Performing a summation operation

Select the reply sentence that maximizes the sum

The invention uses a non-autoregressive dialogue production mode to generate all words of all reply sentences at one time, greatly improves the speed of generating the dialogue, improves the efficiency of the dialogue generation, simultaneously applies the maximum mutual information criterion, fully models the relevance of the text and the reply, grasps the relevance of the dialogue generation, improves the quality of the dialogue generation and achieves the balance of the efficiency and the effect of the dialogue generation.

Claims

1. A non-autoregressive dialog generation method based on maximum mutual information is characterized by comprising the following steps:

coding an input first upper sentence through a first coder to obtain a first feature vector of the first upper sentence;

decoding the first feature vector through a first decoder to obtain reply sentences of the above sentences, and calculating first probability of each reply sentence;

encoding the reply through a second encoder to obtain a second feature vector;

decoding the second feature vector through a second decoder to obtain a second previous statement of the reply statement, and calculating a second probability of the first previous statement appearing in the second previous statement;

and calculating the sum of the first probability and the second probability, and selecting a reply statement corresponding to the maximum sum.

2. The maximum mutual information based non-autoregressive dialog generation method of claim 1, wherein each word in the reply sentence is generated simultaneously at one time during the generation of the reply sentence using the first decoder.

3. The maximum mutual information based non-autoregressive dialog generation method of claim 1, wherein the first probability and the second probability are logarithmized separately when solving for a sum of the first probability and the second probability.

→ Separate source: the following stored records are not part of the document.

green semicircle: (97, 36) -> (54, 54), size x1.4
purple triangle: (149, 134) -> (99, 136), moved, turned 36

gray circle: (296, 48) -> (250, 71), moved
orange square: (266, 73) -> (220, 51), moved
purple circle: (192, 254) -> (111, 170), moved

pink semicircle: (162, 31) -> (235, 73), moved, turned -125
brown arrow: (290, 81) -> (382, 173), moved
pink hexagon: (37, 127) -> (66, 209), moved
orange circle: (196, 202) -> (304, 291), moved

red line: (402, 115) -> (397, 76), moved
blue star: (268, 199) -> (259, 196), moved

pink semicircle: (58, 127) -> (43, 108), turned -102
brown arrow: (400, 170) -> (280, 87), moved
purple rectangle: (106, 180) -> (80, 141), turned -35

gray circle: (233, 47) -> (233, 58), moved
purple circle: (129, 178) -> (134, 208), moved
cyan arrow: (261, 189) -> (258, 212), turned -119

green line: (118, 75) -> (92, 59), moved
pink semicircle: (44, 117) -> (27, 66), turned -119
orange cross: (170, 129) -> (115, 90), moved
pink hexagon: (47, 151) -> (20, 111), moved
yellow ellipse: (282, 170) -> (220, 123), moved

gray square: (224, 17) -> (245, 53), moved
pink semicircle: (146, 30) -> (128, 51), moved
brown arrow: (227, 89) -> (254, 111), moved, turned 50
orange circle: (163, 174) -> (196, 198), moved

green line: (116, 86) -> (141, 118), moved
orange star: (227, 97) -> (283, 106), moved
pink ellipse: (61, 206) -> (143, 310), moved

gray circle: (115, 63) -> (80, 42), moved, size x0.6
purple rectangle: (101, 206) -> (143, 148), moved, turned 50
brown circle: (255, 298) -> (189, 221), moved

4. The maximum mutual information based non-autoregressive dialog generation method of claim 1, wherein the first encoder is a forward encoder, the first decoder is a forward decoder, the second encoder is a backward encoder, and the second decoder is a backward decoder.

5. A non-autoregressive dialog generation model based on maximum mutual information, comprising:

the reply sentence generation module is used for generating a reply sentence by an input first upper sentence through first coding and first decoding and calculating a first probability of each reply sentence generated by the first upper sentence;

the previous sentence generating module is used for generating a second previous sentence by the reply sentence through second coding and second decoding and calculating a second probability that the second previous sentence generated by the reply sentence is the first previous sentence; and

and the reply sentence extraction part sums the first probability and the second annual probability and selects one reply sentence corresponding to the maximum probability sum value.

6. The maximum mutual information based non-autoregressive dialog generation model of claim 5, wherein said above sentence generation portion uses a forward encoder for said first encoding and a forward decoder for said first decoding.

7. The maximum mutual information based non-autoregressive dialogue generation model of claim 5, wherein the reply sentence is generated in the above sentence generation section using a non-autoregressive method, and each word in the reply sentence is generated at once in synchronization.

8. The maximum mutual information based non-autoregressive dialogue generation model of claim 5, wherein the reply sentence generation section performs the second encoding using a backward encoder and the second decoding using a backward decoder.

9. The maximum mutual information based non-autoregressive dialog generation model of claim 5, wherein in the probability operation section, the first probability and the second probability are respectively logarithmized and re-summed.